On Monday, White House senior adviser and nepotism poster child Ivanka Trump unveiled a proposal to limit the kinds of loans grad students and the parents of undergrads can take out to pay for education. The logic is that by providing fewer ways for students to pay for their tuition, it will eventually help drive tuition costs down, a convoluted approach that puts pressure on borrowers instead of on schools directly.

This sort of thinking makes sense coming from an hotel heiress who insists being born into absurd wealth is a disadvantage in life, and whose father regularly lied about his net worth to secure loans himself. It's also far less ambitious than, say, working to bring down the interest rates on student loans, which are set to rise for the second year in a row.

Some fun facts about debt: Millennials carry, on average, about $36,000 in debt. That's certainly a lot, but, according to a study by Northwestern Mutual, it's also pretty much the same as the averages for Baby Boomers and Gen Xers. The difference is that while for the older generations the biggest source of debt is from mortgages, for millennials it's from personal education loans.

Collectively, 44 million borrowers owe a total $1.5 trillion in student loan debt, an increase of more than 300 percent since 2004, and the rates on student loans specifically are markedly higher than other kinds. Even if those figures don't affect you directly, such widespread, massive debt is a drag on the economy overall, and the Federal Reserve found earlier this year that it was causing a decline in home ownership. In theory, Congress and the White House should be motivated to do something about the crisis.

The move also comes after the Trump administration unveiled its latest budget, which calls to eliminate the Public Service Loan Forgiveness Program. It's a program that relieves borrowers of their remaining student debt after 10 years of working in public service, and education secretary Betsy DeVos has been steadily working to hamstring it since her appointment. Now, Donald Trump just wants it scrapped entirely. He would need to get the Democrat-controlled House on board. But, like most presidential budgets, it's meant to convey the administration's values, which, yet again, is a middle finger to non-rich students and their families.

 

  • Upvote 6
Link to comment
Share on other sites

@GreyhoundFanI'm trying to think this through.  If potential students have trouble getting loans, I'd expect some of them to delay college, start off at community colleges, or not go to college.  At least some, if not most, would want or need to work but would only be able to get jobs requiring their training thus far - high school education or undergrad degree (for those wanting grad school loans).  I think this would tend to put more people into the job market, short-term, but they'd be working for less money than they would if they had additional education.  Wouldn't Trump benefit from increased short-term job numbers (assuming there are enough lower-paying jobs to be filled), even if the long-term effects are potentially very damaging to the economy/population?
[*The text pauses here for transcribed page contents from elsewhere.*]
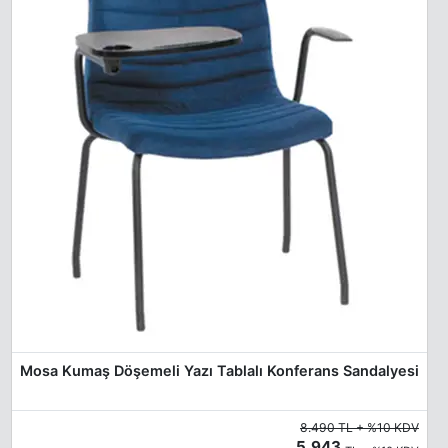
Mosa Kumaş Döşemeli Yazı Tablalı Konferans Sandalyesi
8.490 TL + %10 KDV
5.943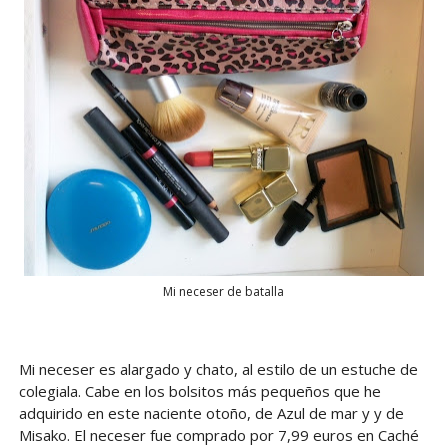
Mi neceser de batalla
Mi neceser es alargado y chato, al estilo de un estuche de
colegiala. Cabe en los bolsitos más pequeños que he
adquirido en este naciente otoño, de Azul de mar y y de
Misako. El neceser fue comprado por 7,99 euros en Caché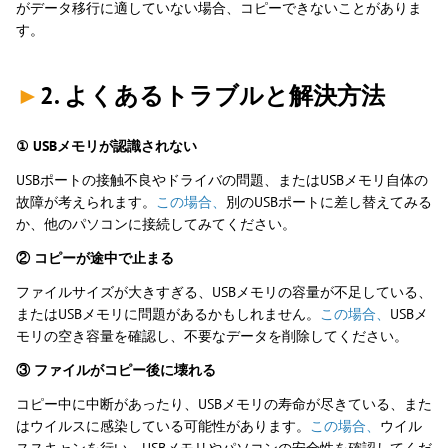
がデータ移行に適していない場合、コピーできないことがありま
す。
►
2. よくあるトラブルと解決方法
① USBメモリが認識されない
USBポートの接触不良やドライバの問題、またはUSBメモリ自体の
故障が考えられます。
この場合、
別のUSBポートに差し替えてみる
か、他のパソコンに接続してみてください。
② コピーが途中で止まる
ファイルサイズが大きすぎる、USBメモリの容量が不足している、
またはUSBメモリに問題があるかもしれません。
この場合、
USBメ
モリの空き容量を確認し、不要なデータを削除してください。
③ ファイルがコピー後に壊れる
コピー中に中断があったり、USBメモリの寿命が尽きている、また
はウイルスに感染している可能性があります。
この場合、
ウイル
ススキャンを行い、USBメモリやパソコンの安全性を確認してくだ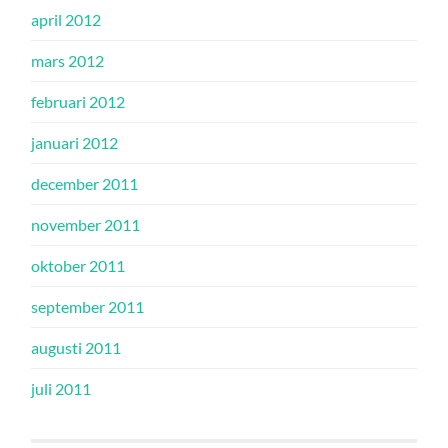
april 2012
mars 2012
februari 2012
januari 2012
december 2011
november 2011
oktober 2011
september 2011
augusti 2011
juli 2011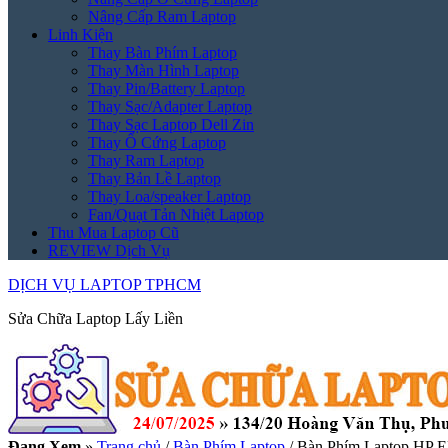
Nâng Cấp Ram Laptop
Linh Kiện
Thay Bàn Phím Laptop
Thay Màn Hình Laptop
Thay Pin/Battery Laptop
Thay Sạc/Adapter Laptop
Thay Sạc Laptop Dell Zin
Thay Ổ Cứng Laptop
Thay Ram Laptop
Thay Bản Lề Laptop
Thay Loa/speaker Laptop
Fan/Quạt Tản Nhiệt Laptop
Thu Mua Laptop Cũ
REVIEW Dịch Vụ
DỊCH VỤ LAPTOP TPHCM
Sửa Chữa Laptop Lấy Liền
Đang Xem
»
Trang chủ
/
Bàn Phím Laptop
/
Bàn Phím Laptop HP El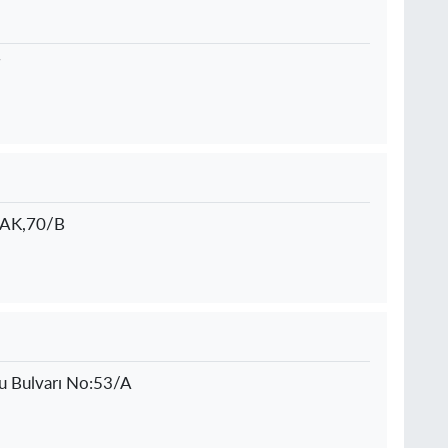
7
AK,70/B
lu Bulvarı No:53/A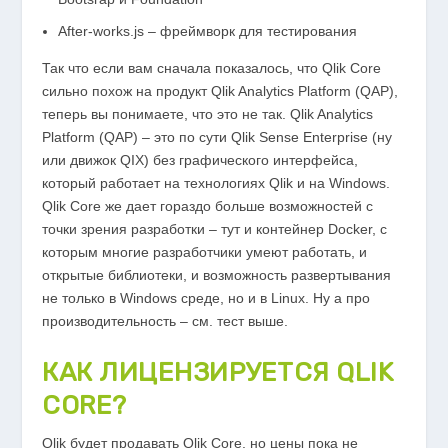
After-works.js – фреймворк для тестирования
Так что если вам сначала показалось, что Qlik Core
сильно похож на продукт Qlik Analytics Platform (QAP),
теперь вы понимаете, что это не так. Qlik Analytics
Platform (QAP) – это по сути Qlik Sense Enterprise (ну
или движок QIX) без графического интерфейса,
который работает на технологиях Qlik и на Windows.
Qlik Core же дает гораздо больше возможностей с
точки зрения разработки – тут и контейнер Docker, с
которым многие разработчики умеют работать, и
открытые библиотеки, и возможность развертывания
не только в Windows среде, но и в Linux. Ну а про
производительность – см. тест выше.
КАК ЛИЦЕНЗИРУЕТСЯ QLIK
CORE?
Qlik будет продавать Qlik Core, но цены пока не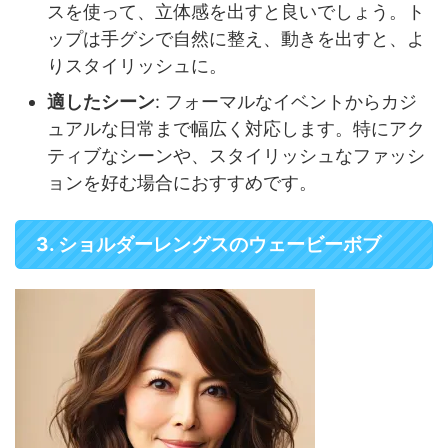
スを使って、立体感を出すと良いでしょう。ト
ップは手グシで自然に整え、動きを出すと、よ
りスタイリッシュに。
適したシーン
: フォーマルなイベントからカジ
ュアルな日常まで幅広く対応します。特にアク
ティブなシーンや、スタイリッシュなファッシ
ョンを好む場合におすすめです。
3. ショルダーレングスのウェービーボブ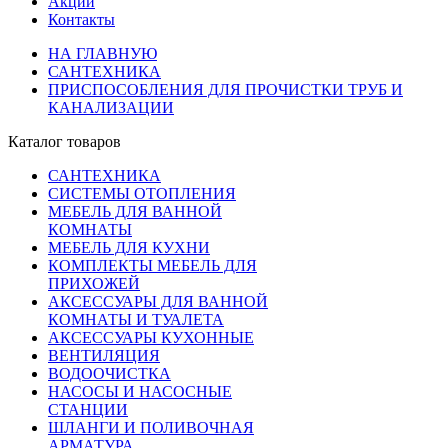
Акции
Контакты
НА ГЛАВНУЮ
САНТЕХНИКА
ПРИСПОСОБЛЕНИЯ ДЛЯ ПРОЧИСТКИ ТРУБ И
КАНАЛИЗАЦИИ
Каталог товаров
САНТЕХНИКА
СИСТЕМЫ ОТОПЛЕНИЯ
МЕБЕЛЬ ДЛЯ ВАННОЙ
КОМНАТЫ
МЕБЕЛЬ ДЛЯ КУХНИ
КОМПЛЕКТЫ МЕБЕЛЬ ДЛЯ
ПРИХОЖЕЙ
АКСЕССУАРЫ ДЛЯ ВАННОЙ
КОМНАТЫ И ТУАЛЕТА
АКСЕССУАРЫ КУХОННЫЕ
ВЕНТИЛЯЦИЯ
ВОДООЧИСТКА
НАСОСЫ И НАСОСНЫЕ
СТАНЦИИ
ШЛАНГИ И ПОЛИВОЧНАЯ
АРМАТУРА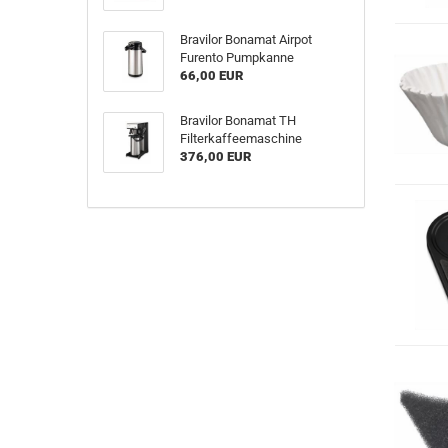
Bravilor Bonamat Airpot
Furento Pumpkanne
66,00 EUR
Bravilor Bonamat TH
Filterkaffeemaschine
376,00 EUR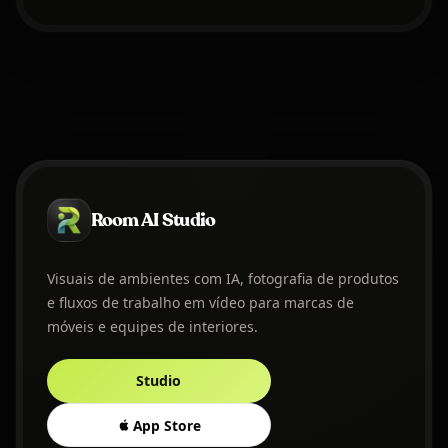
Room AI Studio
Visuais de ambientes com IA, fotografia de produtos
e fluxos de trabalho em vídeo para marcas de
móveis e equipes de interiores.
Studio
App Store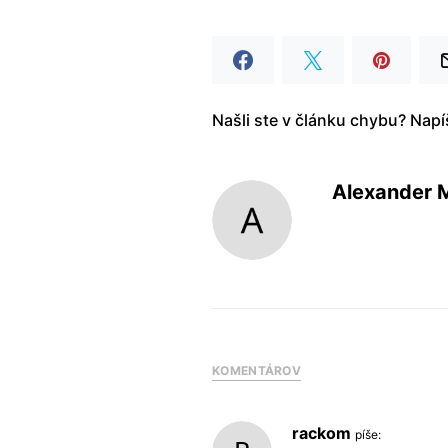
Našli ste v článku chybu? Nap
Alexander 
KOMENTÁROV
rackom
píše: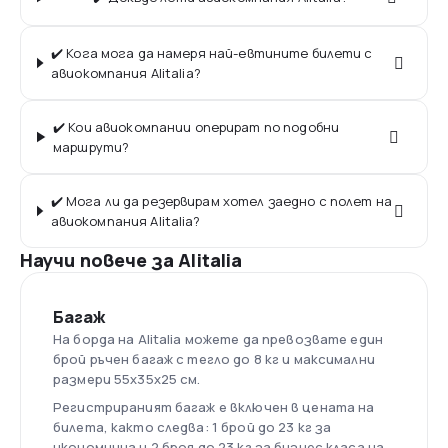
✔️ Кога мога да намеря най-евтините билети с
авиокомпания Alitalia?
✔️ Кои авиокомпании оперират по подобни
маршрути?
✔️ Мога ли да резервирам хотел заедно с полет на
авиокомпания Alitalia?
Научи повече за Alitalia
Багаж
На борда на Alitalia можете да превозвате един
брой ръчен багаж с тегло до 8 кг и максимални
размери 55х35х25 см.
Регистрираният багаж е включен в цената на
билета, както следва: 1 брой до 23 кг за
икономична и 2 броя до 23 кг за бизнес класа на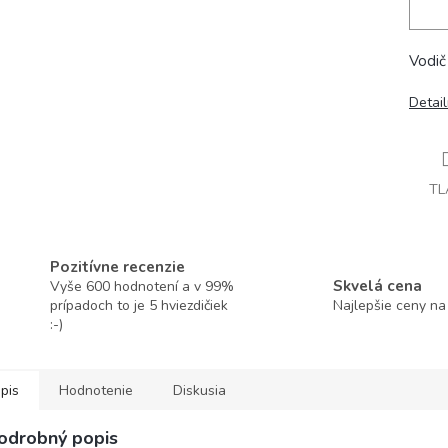
Vodič
Detai
TL
Pozitívne recenzie
Skvelá cena
Vyše 600 hodnotení a v 99%
prípadoch to je 5 hviezdičiek
Najlepšie ceny na
:-)
pis
Hodnotenie
Diskusia
odrobný popis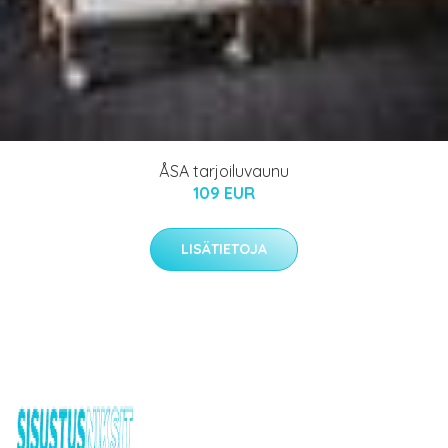
ÅSA tarjoiluvaunu
109 EUR
LISÄTIETOJA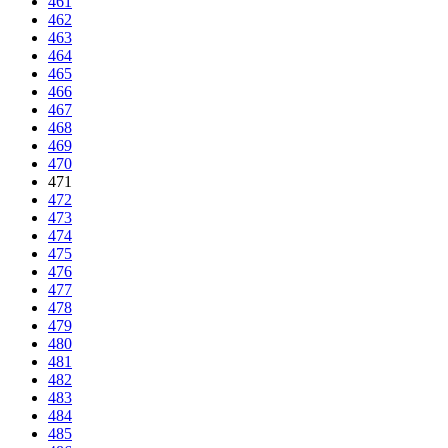
461
462
463
464
465
466
467
468
469
470
471
472
473
474
475
476
477
478
479
480
481
482
483
484
485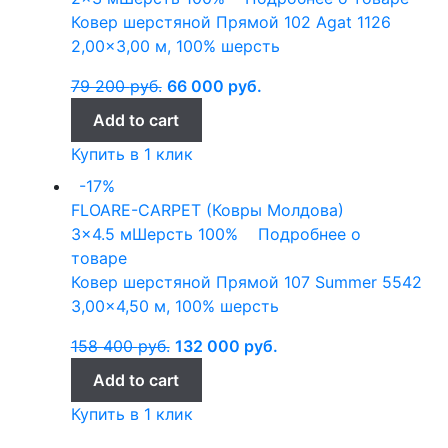
Ковер шерстяной Прямой 102 Agat 1126
2,00×3,00 м, 100% шерсть
79 200
руб.
66 000
руб.
Add to cart
Купить в 1 клик
-17%
FLOARE-CARPET (Ковры Молдова)
3x4.5 м
Шерсть 100%
Подробнее о
товаре
Ковер шерстяной Прямой 107 Summer 5542
3,00×4,50 м, 100% шерсть
158 400
руб.
132 000
руб.
Add to cart
Купить в 1 клик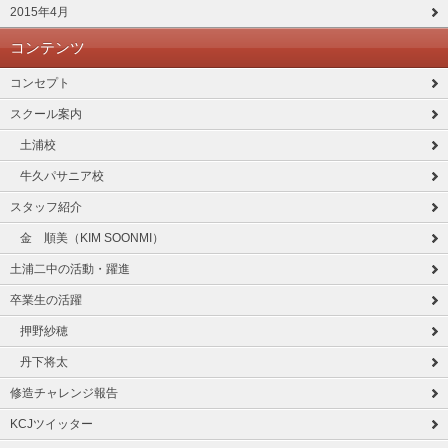
2015年4月
コンテンツ
コンセプト
スクール案内
土浦校
牛久パサニア校
スタッフ紹介
金 順美（KIM SOONMI）
土浦二中の活動・躍進
卒業生の活躍
押野紗穂
丹下将太
修造チャレンジ報告
KCJツイッター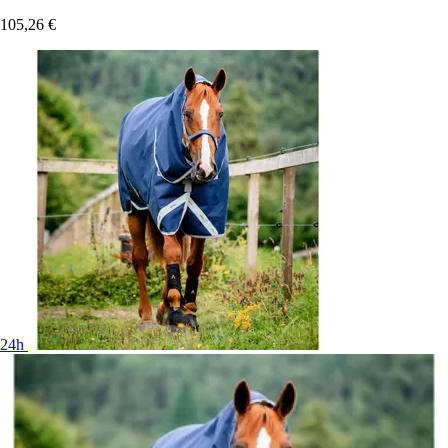
105,26 €
24h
Meanwhile, I'd expect the more expensive, elite colleges to have no problem filling their seats with a higher proportion of students from wealthy families.  These students, once their educations are complete, would then also encounter less competition for the higher paying jobs; i.e., the rich would stay richer.  The expensive, elite schools could continue to make sure to attract extremely talented but poor students through scholarships supported by wealthy alumni.  I expect the community colleges would also have no trouble filling their seats, and would become more competitive.  I believe this would leave schools with mid-range costs and reputations trying harder to fill seats with students who can and are willing to pay vs. delaying college or not attending college.  Would they lower their costs to become more competitive with the elite and community colleges, and how long might it take to do so?  Also, how would they go about competing with each other? 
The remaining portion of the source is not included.